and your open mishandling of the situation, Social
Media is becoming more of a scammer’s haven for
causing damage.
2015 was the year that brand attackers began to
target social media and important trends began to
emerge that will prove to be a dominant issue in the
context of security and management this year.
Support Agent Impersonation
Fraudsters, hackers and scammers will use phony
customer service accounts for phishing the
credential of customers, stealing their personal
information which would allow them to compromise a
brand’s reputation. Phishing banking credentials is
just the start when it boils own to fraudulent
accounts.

──────────────────────────────

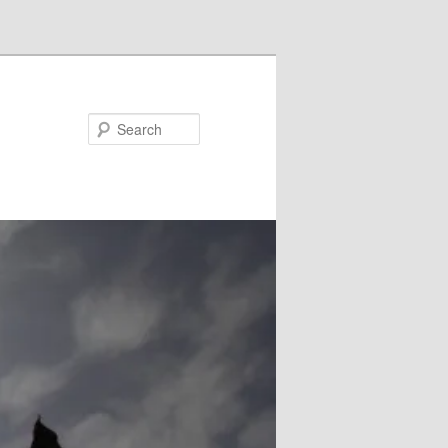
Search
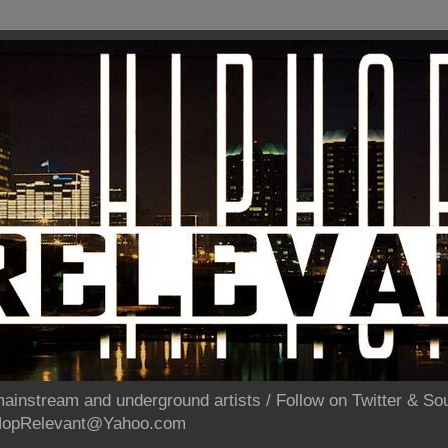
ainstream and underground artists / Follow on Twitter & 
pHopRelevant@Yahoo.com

──────────────────────────────

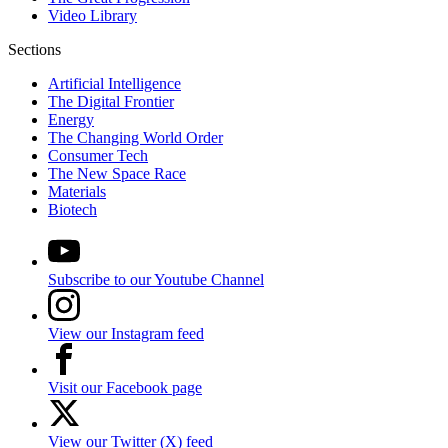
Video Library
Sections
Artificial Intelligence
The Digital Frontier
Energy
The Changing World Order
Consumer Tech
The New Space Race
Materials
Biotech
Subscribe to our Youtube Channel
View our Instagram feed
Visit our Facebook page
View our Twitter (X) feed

──────────────────────────────

• **Task description**:
Print only what lies in the material above starting at the line with "Consumer Tech" and ending at the line with "View our Twitter (X) feed", every line exactly as given.

• **Answer below**:
Consumer Tech
The New Space Race
Materials
Biotech
Subscribe to our Youtube Channel
View our Instagram feed
Visit our Facebook page
View our Twitter (X) feed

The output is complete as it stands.